Crawler schema as of release 3.0

The summary database scheme is implemented on top of the base database schema and mainly houses the entity data tree. It is mainly built by the summarizes algorithm.

Overview

Tables in the crawler database are:

agent
Information about crawling agents.
crawl_log
The crawl log table gets written after a crawl command has been finished to log the outcome as a crawl log entry
request
(Network) Requests that belong to a crawl log entry.
file
File metadata obtained from a request.
file_text
Text content belonging to an entry in the file table.
redirect
Redirect resulting from a request.
crawl_candidate
A URL that was discovered in a context that makes it a potential crawling target.

Tables

agent

Information about crawling agents.

The agent table has the following fields:

agent_id
Integer Primary Key
time_started_unix_utc
Integer/Timestamp When the agent started its work.
time_finished_unix_utc
Integer/Timestamp Null When the agent finished its work.
Null means that the agent is currently running or was forcefully terminated.
agent_uuid
UUID External Key A random UUID to cross correlate the agent.
name
Text The name of the crawler as specified using the --worker-name option.
http_user_agent
Text Null The HTTP user agent that was used by the crawler.
Null means that the the concept of a user agent isn't applicable to the crawler.

crawl_log

The crawl log table gets written after a crawl command has been finished to log the outcome as a crawl log entry

The crawl_log table has the following fields:

crawl_log_id
Integer Primary Key
agent_id
Integer Reference to the agent table of which agent is responsible for the entry.
url_id
Integer Reference to the url table, which URL was crawled.
crawl_type
Integer/Enumeration Which crawl type resulted in this entry.
crawl_uuid
UUID External Key
time_started_unix_utc
Integer/Timestamp When the action that resulted in this entry started.
time_taken_ms
Integer How long the action took in whole milliseconds.
exit_code
Integer/Enumeration Which outcome the action had, see crawl exit code.
message
Text Null A place to store an error message, this is intended to help humans with debugging.
Null means that no information that isn't already encoded in other metadata is available.

Indices:

crawl_log_quickinfo
On fields url_id, time_started_unix_utc and exit_code
For speeding up querying the last exit code of a URL

request

(Network) Requests that belong to a crawl log entry.

The request table has the following fields:

request_id
Integer Primary Key
crawl_log_id
Integer Which entry in the crawl-log table this request belongs to.
url_id
Integer Reference to the [url table] which URL was requested (this may be different from the crawled URL, i.e. when scraping a CMS API).
time_sent_unix_utc
Integer/Timestamp When the request was sent.
request_duration_ms
Integer Null How long the request took.
Null means that measureing how long the request took failed.
robotstxt_approved
Bool Whether the request was approved by a robots.txt file.
exit_code
Integer/Enumeration The crawl exit code of this single request.
exit_code
Integer/Enumeration The crawl exit code of this single request.
server_last_modified_unix_utc
Integer/Timestamp Null When the server claimed that the file was last modified.
Null means Null means that the header information about the last modification time was missing.
http_status_code
Integer/Enumeration Null The HTTP Status Code that this request resulted in.
Null means that no HTTP response was received.
http_etag
Varchar Null The the content of the ETag header.
Null means that no ETag header was received.

file

File metadata obtained from a request.

The file table has the following fields:

file_id
Integer Primary Key
crawl_log_id
Integer Reference to the crawl_log table of which crawl log entry resulted in this file.
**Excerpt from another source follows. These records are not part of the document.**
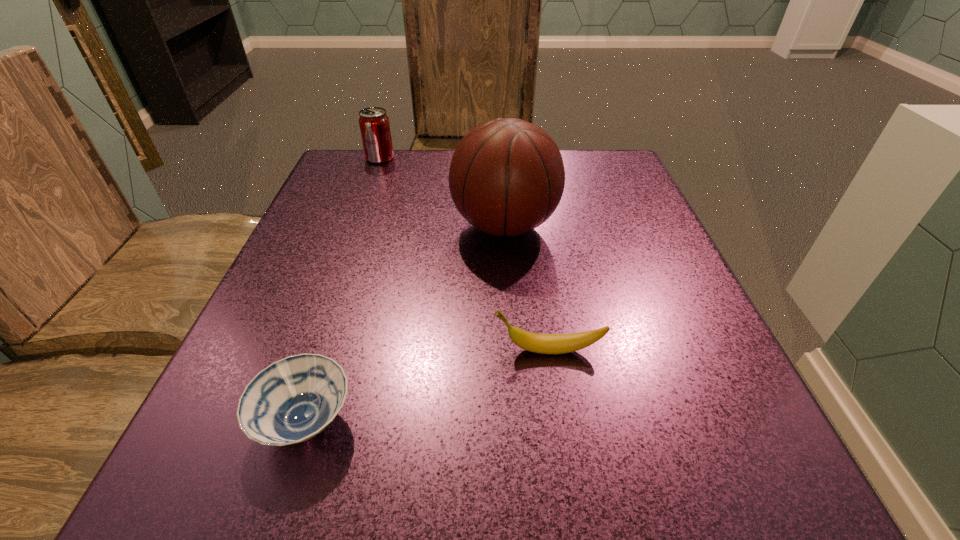 At what (x,y) coordinates should I click in order to perform the action: click on basketball. Please return your answer as a coordinate pair (x, y). Image resolution: width=960 pixels, height=540 pixels. Looking at the image, I should click on (506, 177).

Find the location of a particular element. the second farthest object is located at coordinates (506, 177).

At what (x,y) coordinates should I click in order to perform the action: click on the third shortest object. Please return your answer as a coordinate pair (x, y). Looking at the image, I should click on (374, 124).

The width and height of the screenshot is (960, 540). I want to click on pop soda, so click(x=374, y=124).

Find the location of a particular element. This screenshot has height=540, width=960. banana is located at coordinates (534, 342).

The width and height of the screenshot is (960, 540). What are the coordinates of `the third tallest object` in the screenshot? It's located at (534, 342).

The width and height of the screenshot is (960, 540). What are the coordinates of `soup bowl` in the screenshot? It's located at (292, 400).

Identify the location of the nearest object. This screenshot has width=960, height=540. pos(292,400).

Find the location of `vacant space positioned on the left of the tallest object`. vacant space positioned on the left of the tallest object is located at coordinates (406, 226).

What are the coordinates of `blank space located 0.070m on the left of the pop soda` in the screenshot? It's located at (337, 158).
If a request is linked the request must be from the same crawl log entry.
request_id
Integer Null Reference to the request table from which request this file metadata came from.
Null means that the file didn't result from a network request. (i.e. by reading from a dump)
url_id
Integer Reference to the url table, which URL this file is associated with.
last_modified_unix_utc
Integer/Timestamp Null When the file was last modified according to file metadata, archive metadata or response headers, the data here should be from the most reliable source.
Null means that the file didn't contain any readable metadata on its last modification date.
file_size
Integer Null The file size in bytes.
Null means that the file size is unknown (i.e. the file wasn't fetched and no metadata was present)
mimetype_id
Integer Reference to the mimetype table, which MIME-Type (Media Type) the file has.
canonical_url_id
Integer Null Reference to the url table, which URL the file claims its canonical version to be at. (See also RFC 6596)
Null means that the file didn't claim the be the non-canonical version of another resource.

Note: The file and redirect tables have the following fields in common: crawl_log_id, request_id, url_id, last_modified_unix_utc.

file_text

Text content belonging to an entry in the file table.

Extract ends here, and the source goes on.